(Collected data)
§

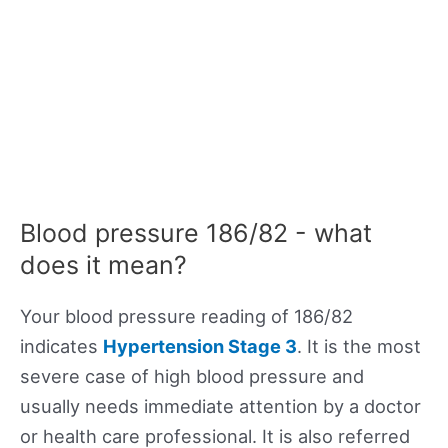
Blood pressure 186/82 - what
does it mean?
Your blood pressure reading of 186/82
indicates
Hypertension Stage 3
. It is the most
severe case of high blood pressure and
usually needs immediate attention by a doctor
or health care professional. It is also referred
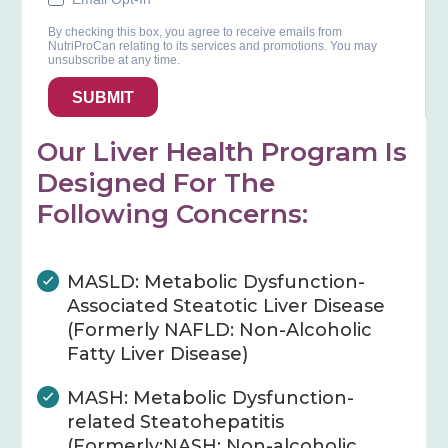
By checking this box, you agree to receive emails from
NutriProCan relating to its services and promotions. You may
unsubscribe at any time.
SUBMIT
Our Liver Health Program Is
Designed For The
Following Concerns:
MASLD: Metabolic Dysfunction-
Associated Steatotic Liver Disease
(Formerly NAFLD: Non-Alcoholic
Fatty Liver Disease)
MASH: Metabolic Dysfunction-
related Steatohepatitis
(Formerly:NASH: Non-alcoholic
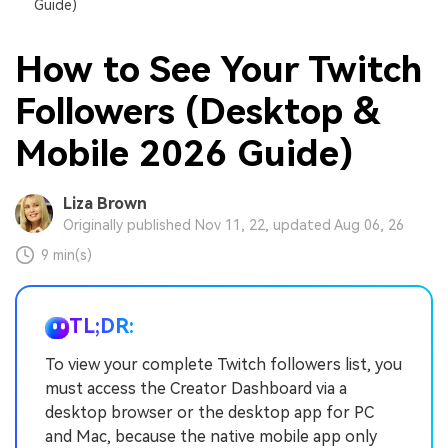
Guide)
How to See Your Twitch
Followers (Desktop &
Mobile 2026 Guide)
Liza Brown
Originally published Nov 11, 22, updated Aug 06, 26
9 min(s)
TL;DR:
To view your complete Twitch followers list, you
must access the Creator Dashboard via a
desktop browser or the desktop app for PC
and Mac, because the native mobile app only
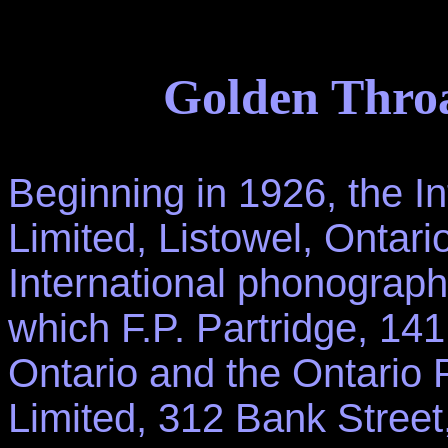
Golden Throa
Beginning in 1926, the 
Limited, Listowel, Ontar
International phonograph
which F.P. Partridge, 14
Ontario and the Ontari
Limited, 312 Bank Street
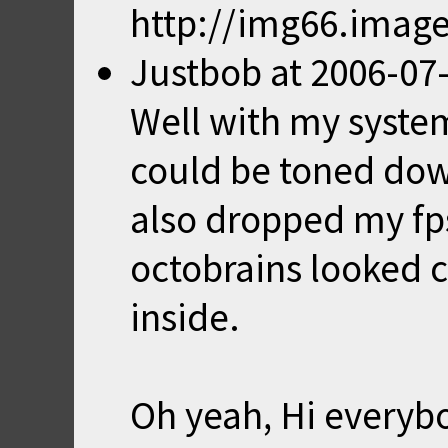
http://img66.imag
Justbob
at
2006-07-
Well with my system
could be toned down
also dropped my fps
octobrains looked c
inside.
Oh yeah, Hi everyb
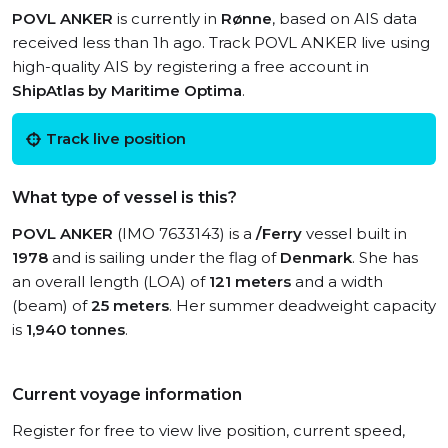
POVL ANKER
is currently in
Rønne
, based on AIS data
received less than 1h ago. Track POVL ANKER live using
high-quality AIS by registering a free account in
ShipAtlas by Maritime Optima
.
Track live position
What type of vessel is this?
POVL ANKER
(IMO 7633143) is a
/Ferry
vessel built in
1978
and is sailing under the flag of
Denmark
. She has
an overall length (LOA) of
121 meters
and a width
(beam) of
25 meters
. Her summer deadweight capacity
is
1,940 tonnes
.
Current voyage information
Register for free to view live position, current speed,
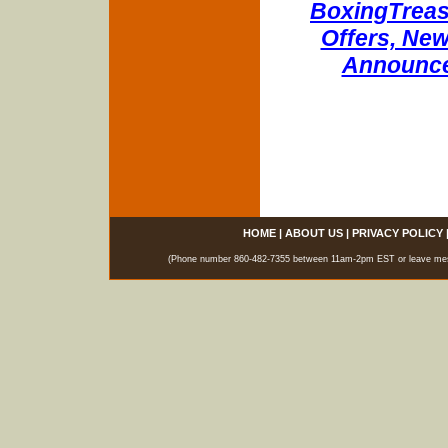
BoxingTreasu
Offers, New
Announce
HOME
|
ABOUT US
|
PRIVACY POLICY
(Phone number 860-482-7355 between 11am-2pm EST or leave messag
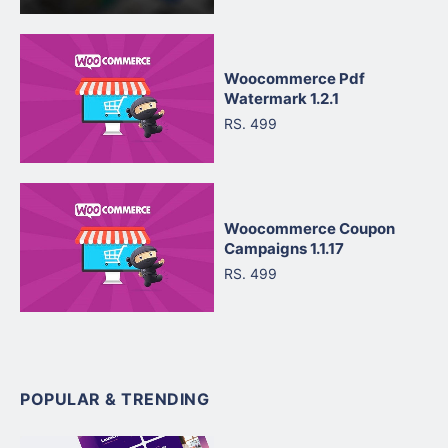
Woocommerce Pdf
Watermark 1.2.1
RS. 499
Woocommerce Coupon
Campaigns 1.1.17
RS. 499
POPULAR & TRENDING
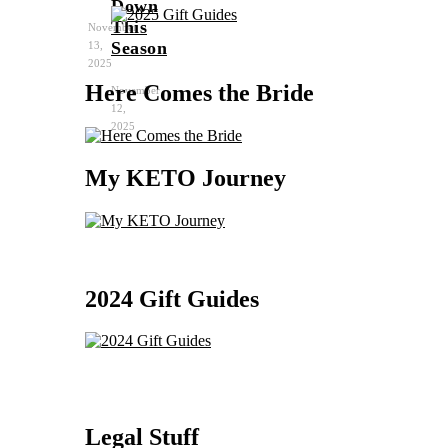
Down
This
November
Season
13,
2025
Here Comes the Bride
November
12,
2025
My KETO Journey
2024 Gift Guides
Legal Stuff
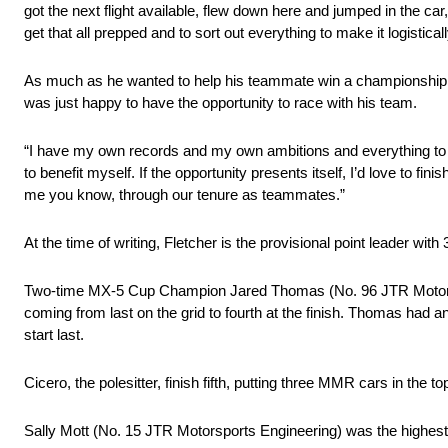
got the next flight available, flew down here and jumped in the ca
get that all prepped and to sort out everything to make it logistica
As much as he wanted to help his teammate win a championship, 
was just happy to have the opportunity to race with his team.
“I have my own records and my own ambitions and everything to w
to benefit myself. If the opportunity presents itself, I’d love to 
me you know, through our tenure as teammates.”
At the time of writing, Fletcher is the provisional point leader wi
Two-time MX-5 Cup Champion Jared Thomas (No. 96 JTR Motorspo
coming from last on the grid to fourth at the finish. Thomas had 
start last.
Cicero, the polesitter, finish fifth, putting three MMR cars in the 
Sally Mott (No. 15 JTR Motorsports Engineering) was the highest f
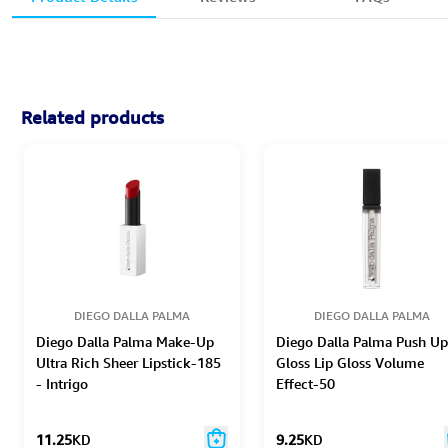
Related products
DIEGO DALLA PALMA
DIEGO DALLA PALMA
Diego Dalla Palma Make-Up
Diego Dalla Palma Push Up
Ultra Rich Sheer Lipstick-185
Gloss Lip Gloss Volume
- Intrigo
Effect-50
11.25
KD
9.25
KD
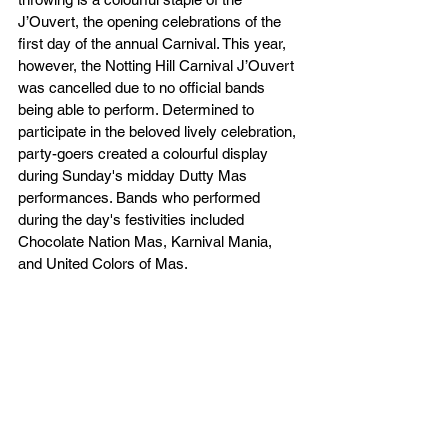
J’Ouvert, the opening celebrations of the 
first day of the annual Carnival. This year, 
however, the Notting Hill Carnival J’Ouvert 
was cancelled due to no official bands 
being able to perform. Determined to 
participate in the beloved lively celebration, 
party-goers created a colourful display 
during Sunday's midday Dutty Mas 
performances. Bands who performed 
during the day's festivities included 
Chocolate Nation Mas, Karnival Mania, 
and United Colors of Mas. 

§

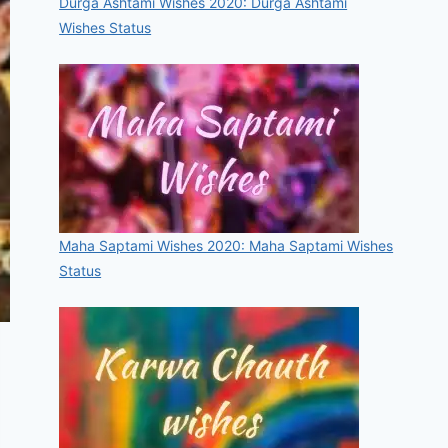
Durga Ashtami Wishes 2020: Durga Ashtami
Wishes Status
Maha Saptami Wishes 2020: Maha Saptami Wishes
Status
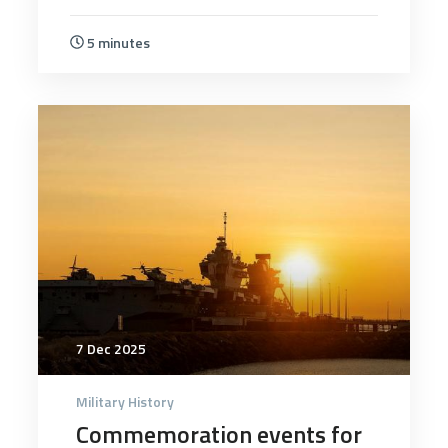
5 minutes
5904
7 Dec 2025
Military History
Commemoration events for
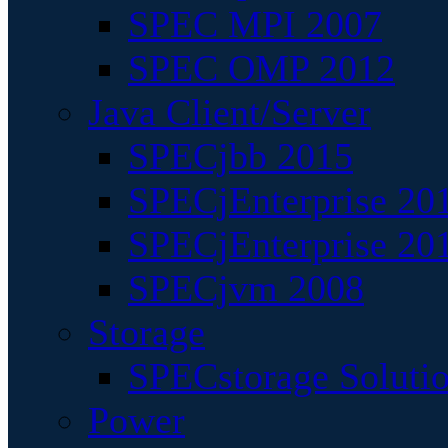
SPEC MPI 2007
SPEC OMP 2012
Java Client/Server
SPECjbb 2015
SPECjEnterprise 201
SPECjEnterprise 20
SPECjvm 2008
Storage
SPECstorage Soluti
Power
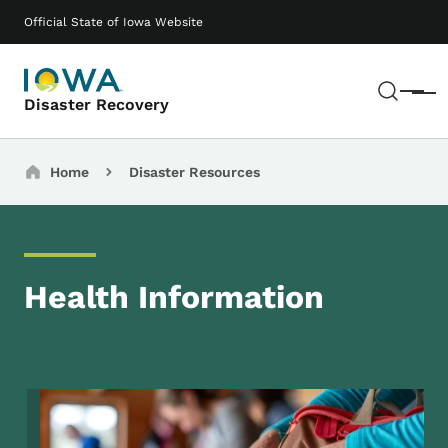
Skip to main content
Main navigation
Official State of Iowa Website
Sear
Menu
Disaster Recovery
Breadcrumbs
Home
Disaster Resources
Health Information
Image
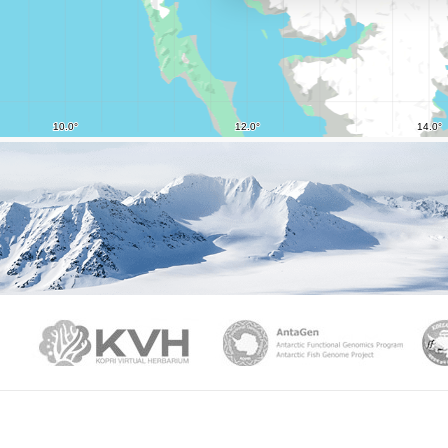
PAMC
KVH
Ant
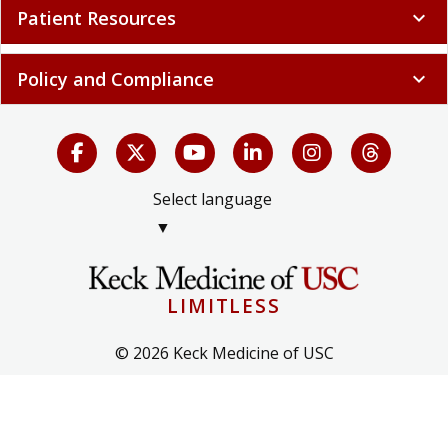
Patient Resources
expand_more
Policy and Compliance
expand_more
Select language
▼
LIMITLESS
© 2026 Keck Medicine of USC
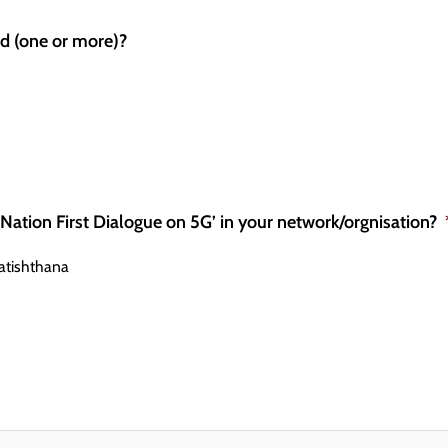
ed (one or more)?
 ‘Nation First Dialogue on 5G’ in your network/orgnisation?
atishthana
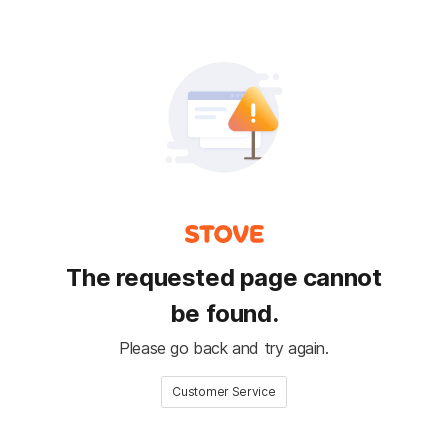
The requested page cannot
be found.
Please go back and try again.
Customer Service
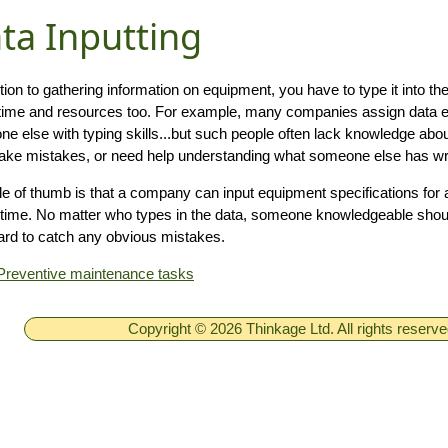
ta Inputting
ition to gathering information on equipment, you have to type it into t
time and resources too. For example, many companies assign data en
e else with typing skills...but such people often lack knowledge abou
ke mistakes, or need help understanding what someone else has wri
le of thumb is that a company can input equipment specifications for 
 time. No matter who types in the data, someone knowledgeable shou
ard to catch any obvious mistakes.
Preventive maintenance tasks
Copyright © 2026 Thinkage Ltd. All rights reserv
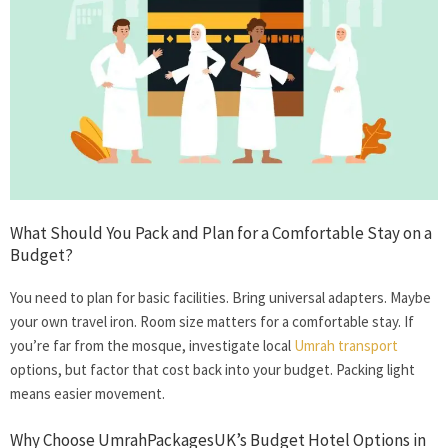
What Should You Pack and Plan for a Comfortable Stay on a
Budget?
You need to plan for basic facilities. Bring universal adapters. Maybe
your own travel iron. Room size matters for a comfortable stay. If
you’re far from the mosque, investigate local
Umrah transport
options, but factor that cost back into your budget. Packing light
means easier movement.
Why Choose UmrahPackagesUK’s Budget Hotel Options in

§

Work order —
Every line that contains the string "everything" should be copied from the records.

Reply —
get that all prepped and to sort out everything to make it logistica
“I have my own records and my own ambitions and everything to w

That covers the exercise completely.